As a market, this means there are many consumers and many suppliers. Due to the technical limitation of electricity (i.e., electricity goes where the circuit leads to, not necessarily to who ordered the electricity), determination of price of electricity in WESM is based on "least-cost solution meeting demand." Here is how it works:
  1. NGCP forecasts demand level (including reserve requirement and customer submitted demand in WESM) for each hour. 
  2. IPPs submit their bids, including capacity and price offer (baseload and peak).
  3. The bids are arranged from lowest-priced to highest-priced to determine which generator will be dispatched first.
  4. The market price of electricity is determined by the price of the bid at the level of capacity (based on price bid) that addresses the demand, and all bidders (including lower price bids) will be paid that price. Those generators which priced their bid too high would not be dispatched, hence, not paid.
  5. Reserve capacities dispatched will be priced based on the highest priced. 
To illustrate the determination of price and how demand level and supply interact to determine price of electricity in the spot market, you may see this online simulation. (You can play with the elements.)
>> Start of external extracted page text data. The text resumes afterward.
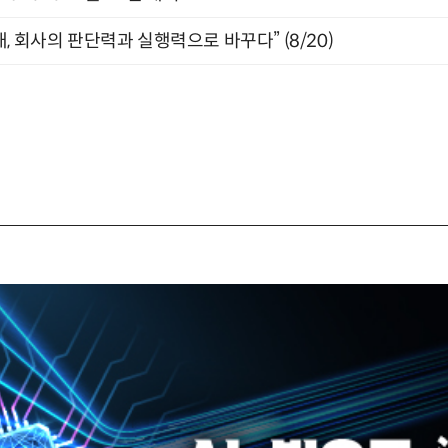
, 회사의 판단력과 실행력으로 바꾸다” (8/20)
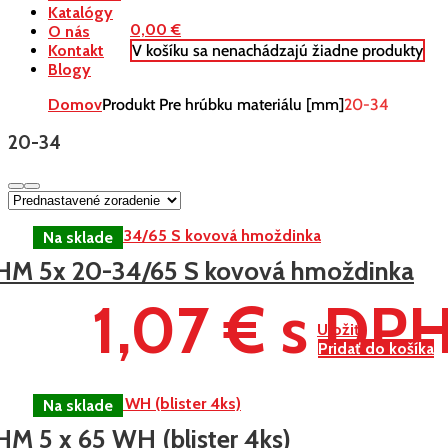
Katalógy
0,00
€
O nás
V košíku sa nenachádzajú žiadne produkty
Kontakt
Blogy
Domov
Produkt Pre hrúbku materiálu [mm]
20-34
20-34
HM 5x 20-34/65 S kovová hmoždinka
1,07 € s DP
Uložiť
Pridať do košíka
HM 5 x 65 WH (blister 4ks)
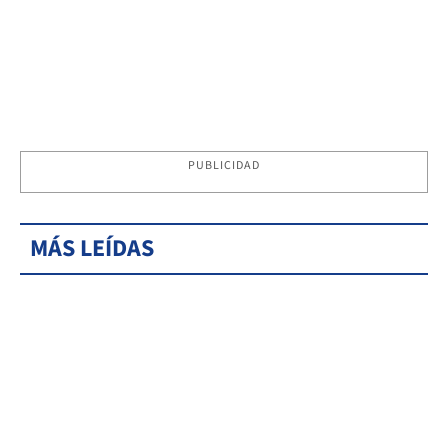
PUBLICIDAD
MÁS LEÍDAS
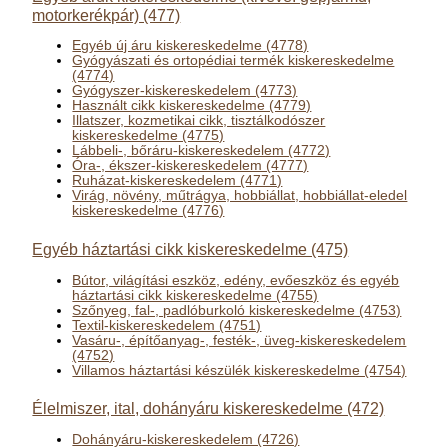
motorkerékpár) (477)
Egyéb új áru kiskereskedelme (4778)
Gyógyászati és ortopédiai termék kiskereskedelme
(4774)
Gyógyszer-kiskereskedelem (4773)
Használt cikk kiskereskedelme (4779)
Illatszer, kozmetikai cikk, tisztálkodószer
kiskereskedelme (4775)
Lábbeli-, bőráru-kiskereskedelem (4772)
Óra-, ékszer-kiskereskedelem (4777)
Ruházat-kiskereskedelem (4771)
Virág, növény, műtrágya, hobbiállat, hobbiállat-eledel
kiskereskedelme (4776)
Egyéb háztartási cikk kiskereskedelme (475)
Bútor, világítási eszköz, edény, evőeszköz és egyéb
háztartási cikk kiskereskedelme (4755)
Szőnyeg, fal-, padlóburkoló kiskereskedelme (4753)
Textil-kiskereskedelem (4751)
Vasáru-, építőanyag-, festék-, üveg-kiskereskedelem
(4752)
Villamos háztartási készülék kiskereskedelme (4754)
Élelmiszer, ital, dohányáru kiskereskedelme (472)
Dohányáru-kiskereskedelem (4726)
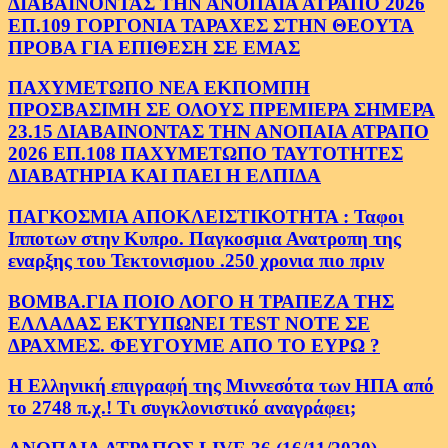
ΔΙΑΒΑΙΝΟΝΤΑΣ ΤΗΝ ΑΝΟΠΑΙΑ ΑΤΡΑΠΟ 2026
ΕΠ.109 ΓΟΡΓΟΝΙΑ ΤΑΡΑΧΕΣ ΣΤΗΝ ΘΕΟΥΤΑ
ΠΡΟΒΑ ΓΙΑ ΕΠΙΘΕΣΗ ΣΕ ΕΜΑΣ
ΠΑΧΥΜΕΤΩΠΟ ΝΕΑ ΕΚΠΟΜΠΗ
ΠΡΟΣΒΑΣΙΜΗ ΣΕ ΟΛΟΥΣ ΠΡΕΜΙΕΡΑ ΣΗΜΕΡΑ
23.15 ΔΙΑΒΑΙΝΟΝΤΑΣ ΤΗΝ ΑΝΟΠΑΙΑ ΑΤΡΑΠΟ
2026 ΕΠ.108 ΠΑΧΥΜΕΤΩΠΟ ΤΑΥΤΟΤΗΤΕΣ
ΔΙΑΒΑΤΗΡΙΑ ΚΑΙ ΠΑΕΙ Η ΕΛΠΙΔΑ
ΠΑΓΚΟΣΜΙΑ ΑΠΟΚΛΕΙΣΤΙΚΟΤΗΤΑ : Ταφοι
Ιπποτων στην Κυπρο. Παγκοσμια Ανατροπη της
εναρξης του Τεκτονισμου .250 χρονια πιο πριν
ΒΟΜΒΑ.ΓΙΑ ΠΟΙΟ ΛΟΓΟ Η ΤΡΑΠΕΖΑ ΤΗΣ
ΕΛΛΑΔΑΣ ΕΚΤΥΠΩΝΕΙ TEST NOTE ΣΕ
ΔΡΑΧΜΕΣ. ΦΕΥΓΟΥΜΕ ΑΠΟ ΤΟ ΕΥΡΩ ?
Η Ελληνική επιγραφή της Μιννεσότα των ΗΠΑ από
το 2748 π.χ.! Τι συγκλονιστικό αναγράφει;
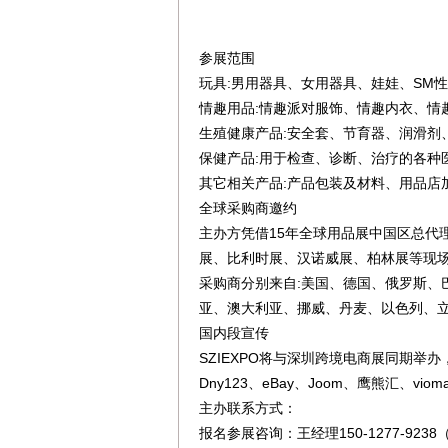
参展范围
玩具:男用器具、女用器具、娃娃、SM性
情趣用品:情趣派对服饰、情趣内衣、情
生殖健康产品:安全套、节育器、润滑剂
保健产品:用于检查、诊断、治疗的各种
其它相关产品:产品包装及材料、用品店
全球采购商邀约
主办方凭借15年全球用品展中国区总代
展、比利时展、汉诺威展、柏林展等现
采购商分别来自:美国、德国、俄罗斯
亚、澳大利亚、挪威、丹麦、以色列、立
国内段宣传
SZIEXPO将与深圳跨境电商展同期举
Dny123、eBay、Joom、鹰熊汇、
主办联系方式：
报名参展咨询：王经理150-1277-92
In this simulation, you can see that the price of electricity in the spot market will be the price of the bid that meets the demand level. If the demand for electricity lowers, it is possible to have the price of electricity go down, because the next higher bid price will be dispatched. 

This says two things, among others:
  1. For the IPPs, there is an incentive to increase operational (i.e., production) efficiency (i.e., lower the price). If you are an IPP and you bid at a lower price (presumably, because you have the operational efficiency to do so), when someone else with a higher price gets approved, the price of that higher offering IPP will be the price that will be paid to you.
  2. For the consumers, there is an incentive to increase energy efficiency. The lower the demand, the lower the price of electricity that will be cleared (i.e., selected as that which meets demand).
However, as a free market, the determination of price is limited on the assumption of rational decision making to pursue the most cost-efficient level. This means that the WESM methodology of price determination is not exempt from outlier behavior of an IPP pursuing individual higher revenue by creating an artificial shortage of supply in one power plant and bidding a very high price on another, knowing that the artificial shortage will ensure dispatch of the highest price bid.
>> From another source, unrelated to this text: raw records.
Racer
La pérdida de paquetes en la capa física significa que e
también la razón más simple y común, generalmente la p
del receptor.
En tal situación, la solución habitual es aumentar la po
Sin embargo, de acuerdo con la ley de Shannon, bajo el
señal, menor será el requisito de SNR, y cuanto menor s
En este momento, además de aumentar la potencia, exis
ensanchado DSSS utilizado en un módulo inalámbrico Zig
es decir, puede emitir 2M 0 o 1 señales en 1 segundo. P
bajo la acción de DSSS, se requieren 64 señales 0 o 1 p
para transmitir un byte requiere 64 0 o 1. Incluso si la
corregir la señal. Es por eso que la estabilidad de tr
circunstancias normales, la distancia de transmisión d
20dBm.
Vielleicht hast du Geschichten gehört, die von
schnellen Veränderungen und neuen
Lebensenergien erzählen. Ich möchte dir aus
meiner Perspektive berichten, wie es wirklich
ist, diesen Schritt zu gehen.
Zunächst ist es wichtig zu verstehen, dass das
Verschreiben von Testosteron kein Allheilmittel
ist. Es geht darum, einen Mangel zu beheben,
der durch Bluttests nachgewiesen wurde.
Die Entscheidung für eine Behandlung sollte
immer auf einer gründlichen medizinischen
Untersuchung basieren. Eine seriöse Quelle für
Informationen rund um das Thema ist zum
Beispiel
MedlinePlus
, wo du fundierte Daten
Reminder: Most distribution utilities source their power from power supply agreements, or contracts with IPPs. Usually, they get only 10% or unexpected demand from WESM, unless 1) their power supplier goes down or 2) there is an unexpected higher demand that their power supplier cannot provide.

Disclaimer: The above is an unofficial and non-technical interpretation of how the WESM works. WESM operation is a very complicated integrated process of economics and engineering. There are other rules and limitations in WESM that have not been included here. The above is just an attempt to  focus on the economic side of determining price of electricity. Corrections and comments will be appreciated.